After five years of intense change, many believe the advice industry has reached the benchmark to be considered a profession, but could the next round of reforms see that all come tumbling down?
The discussion about whether financial advisers are a profession has been going on for at least a decade, with the Australian Securities and Investments Commission (ASIC) stating in a 2014 submission that “significant changes” were needed before advisers could be considered a profession.
“While there are people working in the financial advice industry who are professionals, the financial advice industry as a whole is not currently a profession,” the submission said.
However, having gone through the royal commission in 2019 and a subsequent overhaul of financial advice, many advisers argue that they should now be considered a profession rather than an “industry”.
Having seen the evolution of advisers first hand over the last 20 years, Multiforte Financial Services director and wealth adviser Kate McCallum believes that the changes seen over the last five years on the back of the royal commission should entitle advisers to be viewed as a profession.

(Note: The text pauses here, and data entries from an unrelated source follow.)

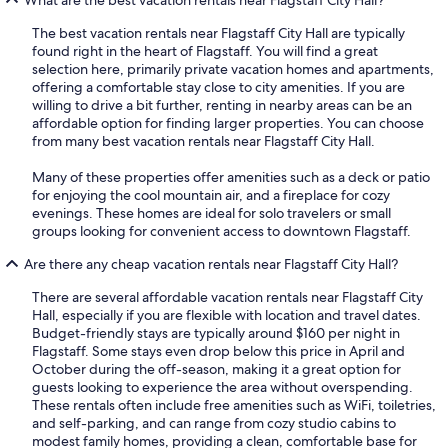
The best vacation rentals near Flagstaff City Hall are typically
found right in the heart of Flagstaff. You will find a great
selection here, primarily private vacation homes and apartments,
offering a comfortable stay close to city amenities. If you are
willing to drive a bit further, renting in nearby areas can be an
affordable option for finding larger properties. You can choose
from many best vacation rentals near Flagstaff City Hall.
Many of these properties offer amenities such as a deck or patio
for enjoying the cool mountain air, and a fireplace for cozy
evenings. These homes are ideal for solo travelers or small
groups looking for convenient access to downtown Flagstaff.
Are there any cheap vacation rentals near Flagstaff City Hall?
There are several affordable vacation rentals near Flagstaff City
Hall, especially if you are flexible with location and travel dates.
Budget-friendly stays are typically around $160 per night in
Flagstaff. Some stays even drop below this price in April and
October during the off-season, making it a great option for
guests looking to experience the area without overspending.
These rentals often include free amenities such as WiFi, toiletries,
and self-parking, and can range from cozy studio cabins to
modest family homes, providing a clean, comfortable base for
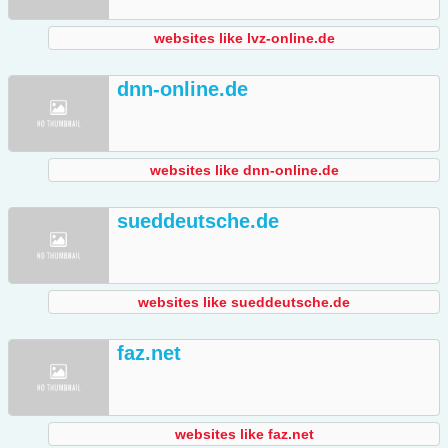
websites like lvz-online.de
dnn-online.de
websites like dnn-online.de
sueddeutsche.de
websites like sueddeutsche.de
faz.net
websites like faz.net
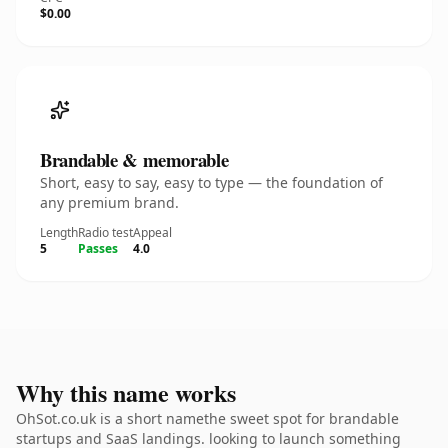
$0.00
Brandable & memorable
Short, easy to say, easy to type — the foundation of
any premium brand.
Length
Radio test
Appeal
5
Passes
4.0
Why this name works
OhSot.co.uk is a short namethe sweet spot for brandable
startups and SaaS landings. looking to launch something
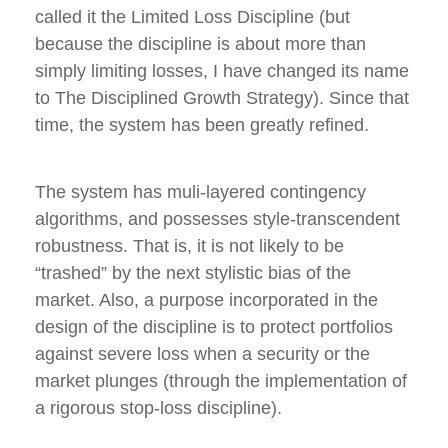
called it the Limited Loss Discipline (but
because the discipline is about more than
simply limiting losses, I have changed its name
to The Disciplined Growth Strategy). Since that
time, the system has been greatly refined.
The system has muli-layered contingency
algorithms, and possesses style-transcendent
robustness. That is, it is not likely to be
“trashed” by the next stylistic bias of the
market. Also, a purpose incorporated in the
design of the discipline is to protect portfolios
against severe loss when a security or the
market plunges (through the implementation of
a rigorous stop-loss discipline).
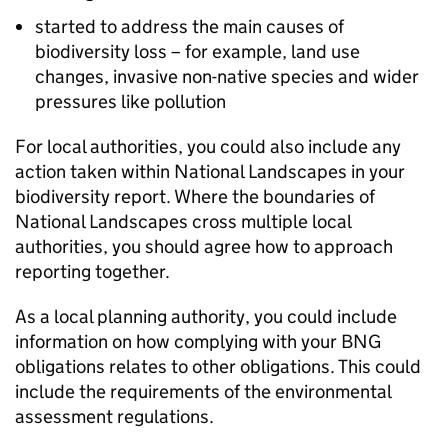
started to address the main causes of
biodiversity loss – for example, land use
changes, invasive non-native species and wider
pressures like pollution
For local authorities, you could also include any
action taken within National Landscapes in your
biodiversity report. Where the boundaries of
National Landscapes cross multiple local
authorities, you should agree how to approach
reporting together.
As a local planning authority, you could include
information on how complying with your
BNG
obligations relates to other obligations. This could
include the requirements of the environmental
assessment regulations.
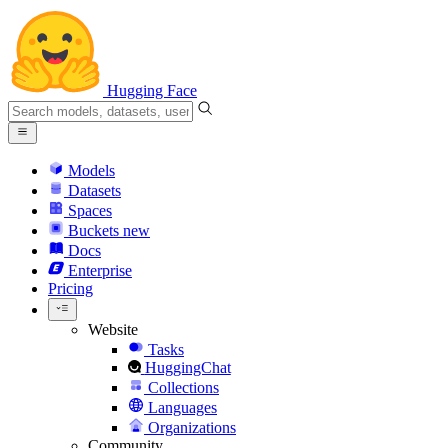
Hugging Face
Models
Datasets
Spaces
Buckets
new
Docs
Enterprise
Pricing
Website
Tasks
HuggingChat
Collections
Languages
Organizations
Community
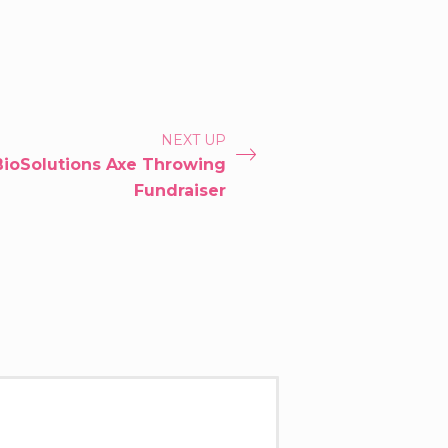
NEXT UP
BioSolutions Axe Throwing
Fundraiser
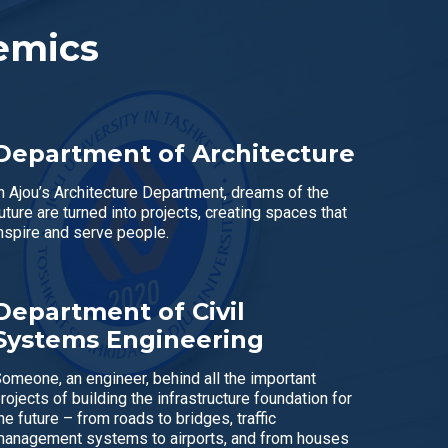
emics
Department of Architecture
n Ajou’s Architecture Department, dreams of the
uture are turned into projects, creating spaces that
nspire and serve people.
Department of Civil
Systems Engineering
omeone, an engineer, behind all the important
rojects of building the infrastructure foundation for
he future – from roads to bridges, traffic
anagement systems to airports, and from houses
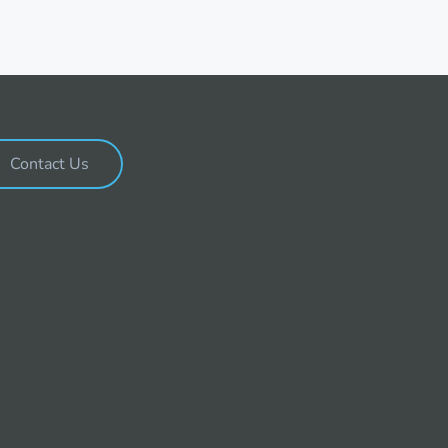
Contact Us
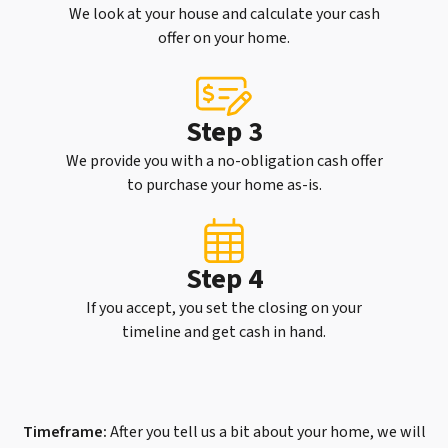
We look at your house and calculate your cash
offer on your home.
Step 3
We provide you with a no-obligation cash offer
to purchase your home as-is.
Step 4
If you accept, you set the closing on your
timeline and get cash in hand.
Timeframe:
After you tell us a bit about your home, we will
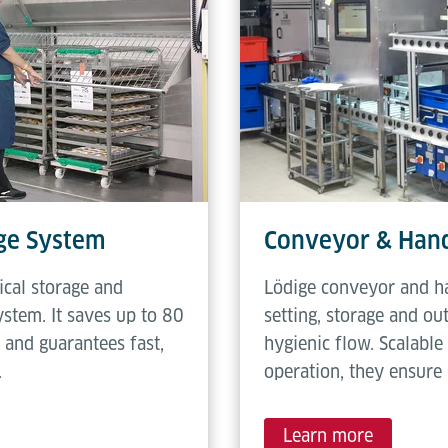
age System
Conveyor & Hand
cal storage and
Lödige conveyor and ha
stem. It saves up to 80
setting, storage and ou
 and guarantees fast,
hygienic flow. Scalabl
.
operation, they ensure 
Learn more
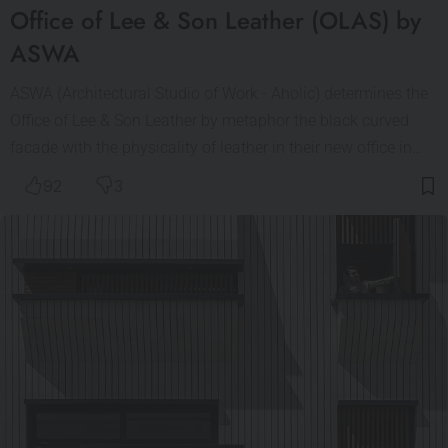
Office of Lee & Son Leather (OLAS) by
ASWA
ASWA (Architectural Studio of Work - Aholic) determines the
Office of Lee & Son Leather by metaphor the black curved
facade with the physicality of leather in their new office in…
92
3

“Financial advice now aligns more closely with traditional professions. The structured training, professional standards, and educational requirements imposed on advisers mirror those of well-established professions, such as law and accounting,” McCallum told ifa.
While some of the outcomes of the royal commission could be considered devastating to the advice profession, given it resulted in the exodus of more than 40 per cent of its ranks, McCallum argued that it was “overall a positive”.
She added that, while advisers had already been trending towards professionalism, the royal commission “sped up” the process considerably.
However, McCallum argued that the new class of advisers, the so-called “qualified advisers”, set to be established through the Delivering Better Financial Outcomes (DBFO) reforms, could erode advisers’ progress towards professionalism in the eyes of the public.
“The single biggest threat right now is the government’s proposal to introduce the concept of a “qualified adviser” – this could easily unwind the progress made. The term implies that the individual, while not qualified to the profession’s requirements, is able to advise clients,” she said.
“We need to be 100 per cent clear that this is an unqualified individual functioning in line with fully qualified professional advisers. This could easily take us back to the dark alleys of the pre-royal commission shenanigans.”
She explained that the steps that have been taken over the past five years, such as increasing education requirements and overall service quality, need to be maintained for the sake of advisers’ professionalism, standards that are highly unlikely to be enforced for the new class of advisers.
“We need fully qualified professional advisers guiding clients in their life and financial decision making. We need to remember that this is an incredibly complex role – requiring head and heart. We need the high standards that have now been set in education and experience to keep this ‘city’ sparkling,” McCallum said.